Saved entries

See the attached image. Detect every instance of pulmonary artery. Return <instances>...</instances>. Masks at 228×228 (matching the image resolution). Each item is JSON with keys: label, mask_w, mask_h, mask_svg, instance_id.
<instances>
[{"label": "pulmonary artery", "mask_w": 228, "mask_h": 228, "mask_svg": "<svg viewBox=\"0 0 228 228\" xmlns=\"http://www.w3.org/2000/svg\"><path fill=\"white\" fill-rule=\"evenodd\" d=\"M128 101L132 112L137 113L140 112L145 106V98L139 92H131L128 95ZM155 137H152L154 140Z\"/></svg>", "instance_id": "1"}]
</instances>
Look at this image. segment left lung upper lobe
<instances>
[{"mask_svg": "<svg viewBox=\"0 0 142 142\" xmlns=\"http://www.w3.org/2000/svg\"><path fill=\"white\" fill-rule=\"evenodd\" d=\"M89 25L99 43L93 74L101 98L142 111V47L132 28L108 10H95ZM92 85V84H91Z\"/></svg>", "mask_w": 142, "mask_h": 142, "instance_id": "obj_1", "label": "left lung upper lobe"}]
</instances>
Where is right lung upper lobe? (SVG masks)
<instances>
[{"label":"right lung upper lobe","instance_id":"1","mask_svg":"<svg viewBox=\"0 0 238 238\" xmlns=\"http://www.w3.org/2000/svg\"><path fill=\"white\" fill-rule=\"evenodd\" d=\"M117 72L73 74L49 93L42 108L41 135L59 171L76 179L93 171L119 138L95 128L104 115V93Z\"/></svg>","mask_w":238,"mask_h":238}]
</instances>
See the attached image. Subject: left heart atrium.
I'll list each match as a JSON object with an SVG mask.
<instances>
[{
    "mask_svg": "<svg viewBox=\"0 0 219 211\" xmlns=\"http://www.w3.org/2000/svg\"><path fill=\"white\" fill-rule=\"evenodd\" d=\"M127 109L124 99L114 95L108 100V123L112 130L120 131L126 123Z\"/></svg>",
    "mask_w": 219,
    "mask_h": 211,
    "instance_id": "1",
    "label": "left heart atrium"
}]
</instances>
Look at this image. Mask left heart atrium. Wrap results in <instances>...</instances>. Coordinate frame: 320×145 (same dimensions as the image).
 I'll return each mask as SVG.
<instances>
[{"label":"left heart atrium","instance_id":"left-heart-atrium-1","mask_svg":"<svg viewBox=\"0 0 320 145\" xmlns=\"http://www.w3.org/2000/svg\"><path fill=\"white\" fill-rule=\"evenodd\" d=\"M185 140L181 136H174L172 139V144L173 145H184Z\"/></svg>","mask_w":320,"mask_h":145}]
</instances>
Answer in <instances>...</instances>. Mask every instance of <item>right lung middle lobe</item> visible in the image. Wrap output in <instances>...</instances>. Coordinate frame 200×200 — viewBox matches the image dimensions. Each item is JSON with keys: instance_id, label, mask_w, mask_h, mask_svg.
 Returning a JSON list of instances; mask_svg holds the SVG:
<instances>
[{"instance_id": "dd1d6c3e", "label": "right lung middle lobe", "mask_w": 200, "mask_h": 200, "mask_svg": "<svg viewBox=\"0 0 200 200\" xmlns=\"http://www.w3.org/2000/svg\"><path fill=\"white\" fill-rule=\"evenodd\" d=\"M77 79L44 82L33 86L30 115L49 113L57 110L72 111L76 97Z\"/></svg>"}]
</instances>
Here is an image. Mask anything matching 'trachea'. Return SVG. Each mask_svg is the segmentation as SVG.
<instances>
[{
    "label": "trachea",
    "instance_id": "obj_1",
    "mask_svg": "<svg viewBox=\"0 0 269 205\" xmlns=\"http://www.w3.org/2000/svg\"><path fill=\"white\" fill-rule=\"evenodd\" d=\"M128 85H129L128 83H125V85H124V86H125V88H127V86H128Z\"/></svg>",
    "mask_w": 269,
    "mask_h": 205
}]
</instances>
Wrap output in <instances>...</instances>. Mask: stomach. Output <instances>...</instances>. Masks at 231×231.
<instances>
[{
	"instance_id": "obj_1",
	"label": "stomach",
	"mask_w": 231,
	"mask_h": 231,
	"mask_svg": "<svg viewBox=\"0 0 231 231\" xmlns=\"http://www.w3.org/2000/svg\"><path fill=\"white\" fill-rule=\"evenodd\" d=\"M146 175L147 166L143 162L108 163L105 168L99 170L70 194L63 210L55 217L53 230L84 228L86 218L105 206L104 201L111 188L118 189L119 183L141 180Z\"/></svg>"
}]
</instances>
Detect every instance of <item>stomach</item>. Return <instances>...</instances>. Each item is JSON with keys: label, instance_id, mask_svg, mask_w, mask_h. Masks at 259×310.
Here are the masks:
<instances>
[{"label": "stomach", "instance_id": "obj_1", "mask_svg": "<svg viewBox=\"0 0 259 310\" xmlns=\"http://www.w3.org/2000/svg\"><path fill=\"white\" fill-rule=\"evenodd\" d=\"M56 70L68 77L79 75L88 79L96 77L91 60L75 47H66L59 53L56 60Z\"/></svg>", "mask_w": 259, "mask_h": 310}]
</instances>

▶ **Your task**:
Copy out every entry again, exactly as it was given.

▶ **Reply**:
See the attached image. Detect every instance of pulmonary artery. Return <instances>...</instances>. Masks at 228×228 (matching the image resolution). Each item is JSON with keys: label, mask_w, mask_h, mask_svg, instance_id.
<instances>
[{"label": "pulmonary artery", "mask_w": 228, "mask_h": 228, "mask_svg": "<svg viewBox=\"0 0 228 228\" xmlns=\"http://www.w3.org/2000/svg\"><path fill=\"white\" fill-rule=\"evenodd\" d=\"M128 101L132 112L137 113L140 112L145 106V98L139 92H131L128 95ZM155 137H152L154 140Z\"/></svg>", "instance_id": "1"}]
</instances>
Look at this image. segment left lung upper lobe
<instances>
[{"mask_svg": "<svg viewBox=\"0 0 142 142\" xmlns=\"http://www.w3.org/2000/svg\"><path fill=\"white\" fill-rule=\"evenodd\" d=\"M89 25L99 43L93 74L101 98L142 111V47L132 28L108 10H95ZM92 85V84H91Z\"/></svg>", "mask_w": 142, "mask_h": 142, "instance_id": "obj_1", "label": "left lung upper lobe"}]
</instances>
Where is right lung upper lobe? (SVG masks)
<instances>
[{"label":"right lung upper lobe","instance_id":"1","mask_svg":"<svg viewBox=\"0 0 238 238\" xmlns=\"http://www.w3.org/2000/svg\"><path fill=\"white\" fill-rule=\"evenodd\" d=\"M117 72L73 74L49 93L42 108L41 135L59 171L76 179L93 171L119 138L95 128L104 115V93Z\"/></svg>","mask_w":238,"mask_h":238}]
</instances>
See the attached image. Subject: left heart atrium.
I'll list each match as a JSON object with an SVG mask.
<instances>
[{
    "mask_svg": "<svg viewBox=\"0 0 219 211\" xmlns=\"http://www.w3.org/2000/svg\"><path fill=\"white\" fill-rule=\"evenodd\" d=\"M127 109L124 99L114 95L108 100V123L112 130L120 131L126 123Z\"/></svg>",
    "mask_w": 219,
    "mask_h": 211,
    "instance_id": "1",
    "label": "left heart atrium"
}]
</instances>
Look at this image. Mask left heart atrium. Wrap results in <instances>...</instances>. Coordinate frame: 320×145 (same dimensions as the image).
 I'll return each mask as SVG.
<instances>
[{"label":"left heart atrium","instance_id":"left-heart-atrium-1","mask_svg":"<svg viewBox=\"0 0 320 145\" xmlns=\"http://www.w3.org/2000/svg\"><path fill=\"white\" fill-rule=\"evenodd\" d=\"M185 140L181 136H174L172 139V144L173 145H184Z\"/></svg>","mask_w":320,"mask_h":145}]
</instances>
Answer in <instances>...</instances>. Mask every instance of <item>right lung middle lobe</item> visible in the image. Wrap output in <instances>...</instances>. Coordinate frame 200×200 — viewBox matches the image dimensions. Each item is JSON with keys: instance_id, label, mask_w, mask_h, mask_svg.
 Returning a JSON list of instances; mask_svg holds the SVG:
<instances>
[{"instance_id": "dd1d6c3e", "label": "right lung middle lobe", "mask_w": 200, "mask_h": 200, "mask_svg": "<svg viewBox=\"0 0 200 200\" xmlns=\"http://www.w3.org/2000/svg\"><path fill=\"white\" fill-rule=\"evenodd\" d=\"M77 79L44 82L33 86L30 115L49 113L57 110L72 111L76 97Z\"/></svg>"}]
</instances>
Here is an image. Mask anything matching 'trachea'. Return SVG. Each mask_svg is the segmentation as SVG.
<instances>
[{
    "label": "trachea",
    "instance_id": "obj_1",
    "mask_svg": "<svg viewBox=\"0 0 269 205\" xmlns=\"http://www.w3.org/2000/svg\"><path fill=\"white\" fill-rule=\"evenodd\" d=\"M128 85H129L128 83H125V85H124V86H125V88H127V86H128Z\"/></svg>",
    "mask_w": 269,
    "mask_h": 205
}]
</instances>
Wrap output in <instances>...</instances>. Mask: stomach. Output <instances>...</instances>. Masks at 231×231.
<instances>
[{
	"instance_id": "obj_1",
	"label": "stomach",
	"mask_w": 231,
	"mask_h": 231,
	"mask_svg": "<svg viewBox=\"0 0 231 231\" xmlns=\"http://www.w3.org/2000/svg\"><path fill=\"white\" fill-rule=\"evenodd\" d=\"M146 175L147 166L143 162L108 163L105 168L99 170L70 194L63 210L55 217L53 230L84 228L86 218L105 206L104 201L111 188L118 189L119 183L141 180Z\"/></svg>"
}]
</instances>
Detect every instance of <item>stomach</item>. Return <instances>...</instances>. Each item is JSON with keys: label, instance_id, mask_svg, mask_w, mask_h. Masks at 259×310.
Here are the masks:
<instances>
[{"label": "stomach", "instance_id": "obj_1", "mask_svg": "<svg viewBox=\"0 0 259 310\" xmlns=\"http://www.w3.org/2000/svg\"><path fill=\"white\" fill-rule=\"evenodd\" d=\"M56 70L68 77L79 75L88 79L96 77L91 60L75 47H66L59 53L56 60Z\"/></svg>", "mask_w": 259, "mask_h": 310}]
</instances>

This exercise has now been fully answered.